This bill — known as the Sound Dollar Act — would eliminate the Federal Reserve’s dual mandate (to achieve stable prices and maximum employment) in favor of a single mandate that would focus solely on price stability. It would also require the Federal Reserve Board of Governors to establish metrics that can be used to evaluate whether long-term price stability is being achieved which include measuring the value of the U.S. dollar against other currencies and gold.
The Board would include the following in its semi-annual report to Congress:
The results of the evaluation process;
Whether the goal of price stability is being achieved;
The main monetary policy instruments and strategy used by the Board and the Federal Open Market Committee (FOMC) in pursuit of price stability;
An analysis of how the policies of the Board and the FOMC are affecting the foreign exchange rate value of the U.S. dollar.

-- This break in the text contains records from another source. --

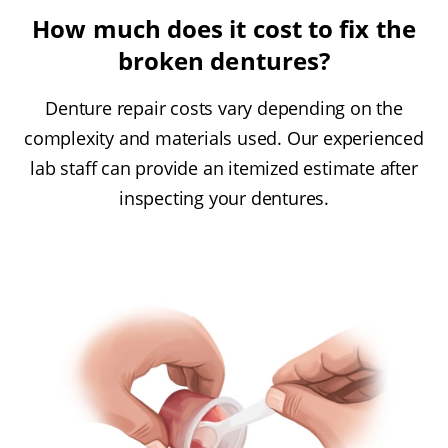
How much does it cost to fix the
broken dentures?
Denture repair costs vary depending on the
complexity and materials used. Our experienced
lab staff can provide an itemized estimate after
inspecting your dentures.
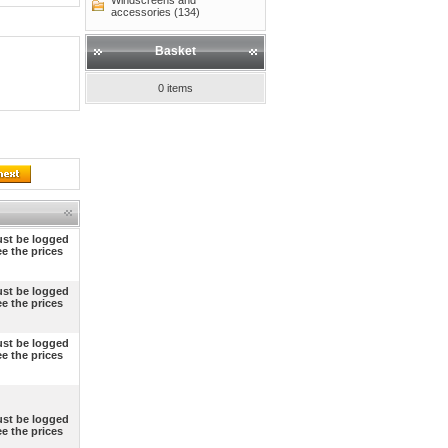
Windscreens and
accessories (134)
Basket
0 items
st be logged
ee the prices
st be logged
ee the prices
st be logged
ee the prices
st be logged
ee the prices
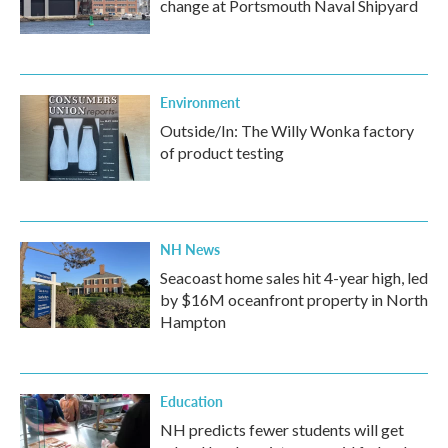
change at Portsmouth Naval Shipyard
Environment
Outside/In: The Willy Wonka factory
of product testing
NH News
Seacoast home sales hit 4-year high, led
by $16M oceanfront property in North
Hampton
Education
NH predicts fewer students will get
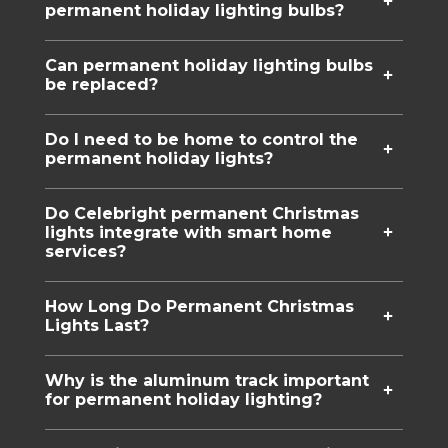
permanent holiday lighting bulbs?
Can permanent holiday lighting bulbs
be replaced?
Do I need to be home to control the
permanent holiday lights?
Do Celebright permanent Christmas
lights integrate with smart home
services?
How Long Do Permanent Christmas
Lights Last?
Why is the aluminum track important
for permanent holiday lighting?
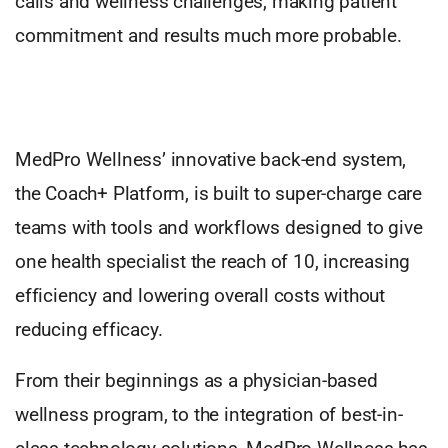
calls and wellness challenges, making patient
commitment and results much more probable.
MedPro Wellness’ innovative back-end system,
the Coach+ Platform, is built to super-charge care
teams with tools and workflows designed to give
one health specialist the reach of 10, increasing
efficiency and lowering overall costs without
reducing efficacy.
From their beginnings as a physician-based
wellness program, to the integration of best-in-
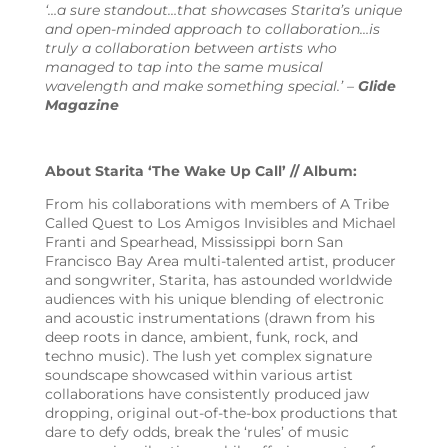
‘…a sure standout…that showcases Starita’s unique
and open-minded approach to collaboration…is
truly a collaboration between artists who
managed to tap into the same musical
wavelength and make something special.’ –
Glide
Magazine
About Starita ‘The Wake Up Call’ // Album:
From his collaborations with members of A Tribe
Called Quest to Los Amigos Invisibles and Michael
Franti and Spearhead, Mississippi born San
Francisco Bay Area multi-talented artist, producer
and songwriter, Starita, has astounded worldwide
audiences with his unique blending of electronic
and acoustic instrumentations (drawn from his
deep roots in dance, ambient, funk, rock, and
techno music). The lush yet complex signature
soundscape showcased within various artist
collaborations have consistently produced jaw
dropping, original out-of-the-box productions that
dare to defy odds, break the ‘rules’ of music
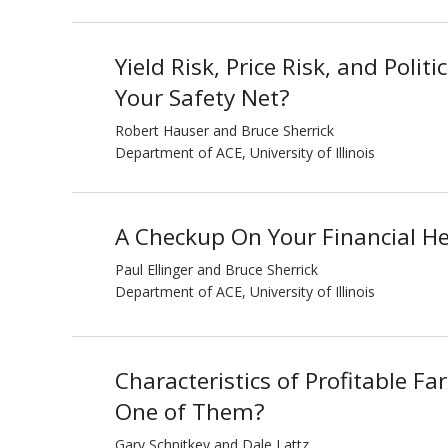
Yield Risk, Price Risk, and Politi
Your Safety Net?
Robert Hauser and Bruce Sherrick
Department of ACE, University of Illinois
A Checkup On Your Financial He
Paul Ellinger and Bruce Sherrick
Department of ACE, University of Illinois
Characteristics of Profitable F
One of Them?
Gary Schnitkey and Dale Lattz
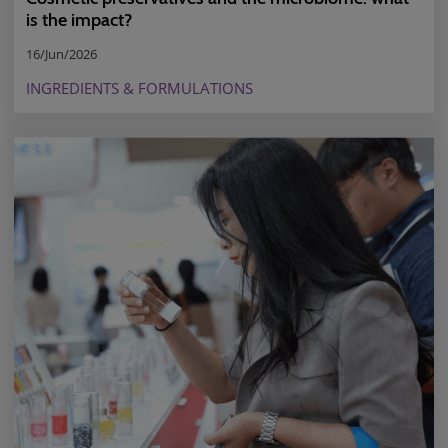
is the impact?
16/Jun/2026
INGREDIENTS & FORMULATIONS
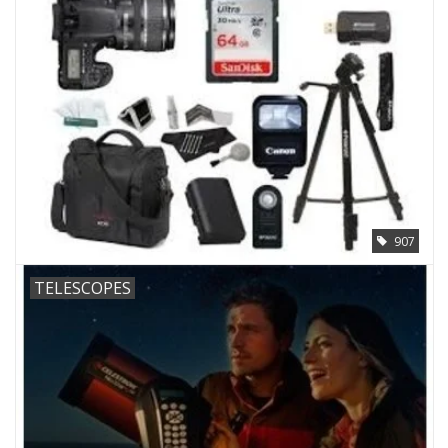
907
TELESCOPES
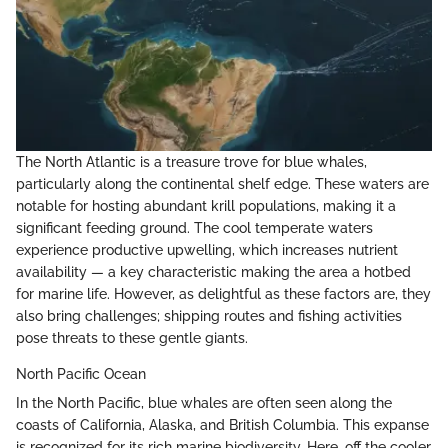
The North Atlantic is a treasure trove for blue whales,
particularly along the continental shelf edge. These waters are
notable for hosting abundant krill populations, making it a
significant feeding ground. The cool temperate waters
experience productive upwelling, which increases nutrient
availability — a key characteristic making the area a hotbed
for marine life. However, as delightful as these factors are, they
also bring challenges; shipping routes and fishing activities
pose threats to these gentle giants.
North Pacific Ocean
In the North Pacific, blue whales are often seen along the
coasts of California, Alaska, and British Columbia. This expanse
is recognized for its rich marine biodiversity. Here, off the cooler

The Treasury Dept.’s stabilization fund would be renamed as a Special Drawing Rights Fund, which would be used only to stabilize exchange rates, and the Treasury’s authority to buy and sell U.S. bonds or other credit-related securities would be repealed. Only Special Drawing Rights — which are a form of international money — could be deposited into the Fund and all funds that would’ve gone into the Fund or were already in it would be sold with the proceeds going toward paying down the national debt.
The Board would be required to “clearly articulate” a policy on serving as a lender of last resort to prevent otherwise solvent U.S. financial firms from failing and contagion from disrupting financial markets. It would also be required to release the transcripts of its meetings within three years.
The FOMC would be expanded to include representatives from each of the regional Federal Reserve banks. In unusual and exigent circumstances — like a financial crisis — the FOMC would be authorized to buy and sell U.S. debt securities and bonds with the affirmative vote of two-thirds of its members.
Funding that goes from the Federal Reserve Board to the Consumer Financial Protection Bureau (CFPB) would be eliminated and so would the CFPB fund. In effect, this would require Congress to take responsibility for funding the CFPB through the appropriations process.